Transcribed page contents:
# # #
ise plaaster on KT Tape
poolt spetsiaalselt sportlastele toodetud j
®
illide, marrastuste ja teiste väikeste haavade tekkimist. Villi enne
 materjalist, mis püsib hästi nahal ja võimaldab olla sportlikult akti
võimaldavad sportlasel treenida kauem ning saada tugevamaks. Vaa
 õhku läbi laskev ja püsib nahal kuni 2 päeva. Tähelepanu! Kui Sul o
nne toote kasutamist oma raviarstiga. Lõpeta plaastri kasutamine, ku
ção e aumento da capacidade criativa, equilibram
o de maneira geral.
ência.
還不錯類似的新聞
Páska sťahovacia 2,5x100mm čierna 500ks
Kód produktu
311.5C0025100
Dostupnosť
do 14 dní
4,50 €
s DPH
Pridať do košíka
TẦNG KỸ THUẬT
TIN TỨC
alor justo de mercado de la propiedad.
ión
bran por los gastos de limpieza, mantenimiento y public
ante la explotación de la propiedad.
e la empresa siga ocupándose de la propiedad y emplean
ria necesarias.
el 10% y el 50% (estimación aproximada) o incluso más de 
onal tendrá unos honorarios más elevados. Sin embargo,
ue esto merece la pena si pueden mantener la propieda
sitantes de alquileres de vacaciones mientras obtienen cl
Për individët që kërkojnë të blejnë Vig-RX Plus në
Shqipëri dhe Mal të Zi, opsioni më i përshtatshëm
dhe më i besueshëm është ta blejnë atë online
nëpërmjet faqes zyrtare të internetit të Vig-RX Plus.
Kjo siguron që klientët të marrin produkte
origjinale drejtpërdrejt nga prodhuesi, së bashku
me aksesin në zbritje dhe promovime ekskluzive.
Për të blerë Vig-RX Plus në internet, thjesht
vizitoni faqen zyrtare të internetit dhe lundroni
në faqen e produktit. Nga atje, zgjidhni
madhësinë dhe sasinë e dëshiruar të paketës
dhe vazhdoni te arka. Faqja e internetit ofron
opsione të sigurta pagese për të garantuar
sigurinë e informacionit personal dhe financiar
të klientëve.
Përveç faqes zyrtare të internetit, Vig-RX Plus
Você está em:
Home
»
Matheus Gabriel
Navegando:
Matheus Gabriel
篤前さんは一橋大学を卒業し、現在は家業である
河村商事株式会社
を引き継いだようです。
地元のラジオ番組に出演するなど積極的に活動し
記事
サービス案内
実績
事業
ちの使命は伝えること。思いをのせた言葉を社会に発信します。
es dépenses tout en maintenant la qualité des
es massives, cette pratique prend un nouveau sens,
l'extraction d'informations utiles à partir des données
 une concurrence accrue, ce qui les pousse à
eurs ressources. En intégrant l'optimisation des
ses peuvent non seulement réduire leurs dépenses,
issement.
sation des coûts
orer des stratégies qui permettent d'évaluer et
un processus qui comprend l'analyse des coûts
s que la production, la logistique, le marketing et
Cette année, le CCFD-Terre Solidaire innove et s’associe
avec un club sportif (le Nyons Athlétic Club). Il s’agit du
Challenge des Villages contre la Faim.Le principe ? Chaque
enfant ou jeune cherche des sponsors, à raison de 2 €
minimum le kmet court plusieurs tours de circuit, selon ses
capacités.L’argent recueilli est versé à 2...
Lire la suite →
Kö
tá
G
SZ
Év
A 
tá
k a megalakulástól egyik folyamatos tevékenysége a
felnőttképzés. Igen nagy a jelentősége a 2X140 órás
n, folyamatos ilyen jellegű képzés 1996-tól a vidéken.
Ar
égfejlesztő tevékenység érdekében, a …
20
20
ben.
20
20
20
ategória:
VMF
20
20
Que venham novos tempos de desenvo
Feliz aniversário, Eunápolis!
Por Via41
# # #
* ABOUT THIS EXERCISE:
Among the lines above, which ones include the word "folyamatos"? Copy them.

* RESULT OF THE TASK:
k a megalakulástól egyik folyamatos tevékenysége a
n, folyamatos ilyen jellegű képzés 1996-tól a vidéken.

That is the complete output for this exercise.